Problem to solve: Going from the top of the data below, give again each line through the one containing "Koła Logopedów", both ends kept.

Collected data

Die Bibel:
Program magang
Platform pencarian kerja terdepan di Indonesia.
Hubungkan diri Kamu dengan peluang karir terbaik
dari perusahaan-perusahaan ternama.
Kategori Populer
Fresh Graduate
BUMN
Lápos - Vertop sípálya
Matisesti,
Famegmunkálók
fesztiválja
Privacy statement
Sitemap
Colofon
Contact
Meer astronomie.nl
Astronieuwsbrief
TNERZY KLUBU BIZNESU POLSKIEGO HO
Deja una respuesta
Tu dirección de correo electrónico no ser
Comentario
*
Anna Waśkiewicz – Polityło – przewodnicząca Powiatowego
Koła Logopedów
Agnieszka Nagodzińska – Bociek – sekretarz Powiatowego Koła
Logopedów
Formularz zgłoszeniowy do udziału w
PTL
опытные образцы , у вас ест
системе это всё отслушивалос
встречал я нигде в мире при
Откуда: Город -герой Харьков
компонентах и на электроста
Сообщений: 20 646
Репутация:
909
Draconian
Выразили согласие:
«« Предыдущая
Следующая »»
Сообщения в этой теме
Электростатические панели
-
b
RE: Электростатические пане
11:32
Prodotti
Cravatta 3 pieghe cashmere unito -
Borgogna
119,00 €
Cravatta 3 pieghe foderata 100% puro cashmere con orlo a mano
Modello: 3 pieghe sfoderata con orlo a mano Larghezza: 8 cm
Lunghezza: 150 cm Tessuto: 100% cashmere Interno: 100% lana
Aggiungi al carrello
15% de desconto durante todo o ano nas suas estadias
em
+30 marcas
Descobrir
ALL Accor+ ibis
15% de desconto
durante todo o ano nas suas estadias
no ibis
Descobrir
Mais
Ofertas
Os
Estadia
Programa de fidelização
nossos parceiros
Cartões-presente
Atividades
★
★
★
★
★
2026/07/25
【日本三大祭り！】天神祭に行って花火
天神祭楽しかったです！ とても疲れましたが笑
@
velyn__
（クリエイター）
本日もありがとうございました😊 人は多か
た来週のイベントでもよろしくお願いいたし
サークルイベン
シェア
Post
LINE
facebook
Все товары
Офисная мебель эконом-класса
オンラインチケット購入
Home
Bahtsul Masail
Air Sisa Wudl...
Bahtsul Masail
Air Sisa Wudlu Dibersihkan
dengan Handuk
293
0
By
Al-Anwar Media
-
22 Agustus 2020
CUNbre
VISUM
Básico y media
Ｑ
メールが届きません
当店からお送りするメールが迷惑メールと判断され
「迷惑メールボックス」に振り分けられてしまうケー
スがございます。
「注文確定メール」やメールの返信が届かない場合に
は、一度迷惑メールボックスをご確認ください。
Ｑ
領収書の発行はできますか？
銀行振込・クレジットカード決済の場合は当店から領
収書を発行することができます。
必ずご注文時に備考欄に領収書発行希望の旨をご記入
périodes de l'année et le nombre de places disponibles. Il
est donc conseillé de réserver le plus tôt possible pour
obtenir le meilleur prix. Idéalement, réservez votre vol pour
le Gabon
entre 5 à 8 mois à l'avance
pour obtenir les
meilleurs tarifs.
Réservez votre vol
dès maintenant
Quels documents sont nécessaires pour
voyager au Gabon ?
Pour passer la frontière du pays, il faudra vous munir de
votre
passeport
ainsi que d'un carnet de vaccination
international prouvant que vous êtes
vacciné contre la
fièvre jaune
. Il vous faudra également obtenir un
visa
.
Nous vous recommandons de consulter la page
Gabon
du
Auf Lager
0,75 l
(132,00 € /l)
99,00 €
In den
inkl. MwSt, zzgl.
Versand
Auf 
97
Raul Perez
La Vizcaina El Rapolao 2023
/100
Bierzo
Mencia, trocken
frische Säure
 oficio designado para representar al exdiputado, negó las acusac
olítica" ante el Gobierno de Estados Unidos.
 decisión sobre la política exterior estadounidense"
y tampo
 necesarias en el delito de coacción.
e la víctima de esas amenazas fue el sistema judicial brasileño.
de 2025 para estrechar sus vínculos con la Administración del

Task result:
Die Bibel:
Program magang
Platform pencarian kerja terdepan di Indonesia.
Hubungkan diri Kamu dengan peluang karir terbaik
dari perusahaan-perusahaan ternama.
Kategori Populer
Fresh Graduate
BUMN
Lápos - Vertop sípálya
Matisesti,
Famegmunkálók
fesztiválja
Privacy statement
Sitemap
Colofon
Contact
Meer astronomie.nl
Astronieuwsbrief
TNERZY KLUBU BIZNESU POLSKIEGO HO
Deja una respuesta
Tu dirección de correo electrónico no ser
Comentario
*
Anna Waśkiewicz – Polityło – przewodnicząca Powiatowego
Koła Logopedów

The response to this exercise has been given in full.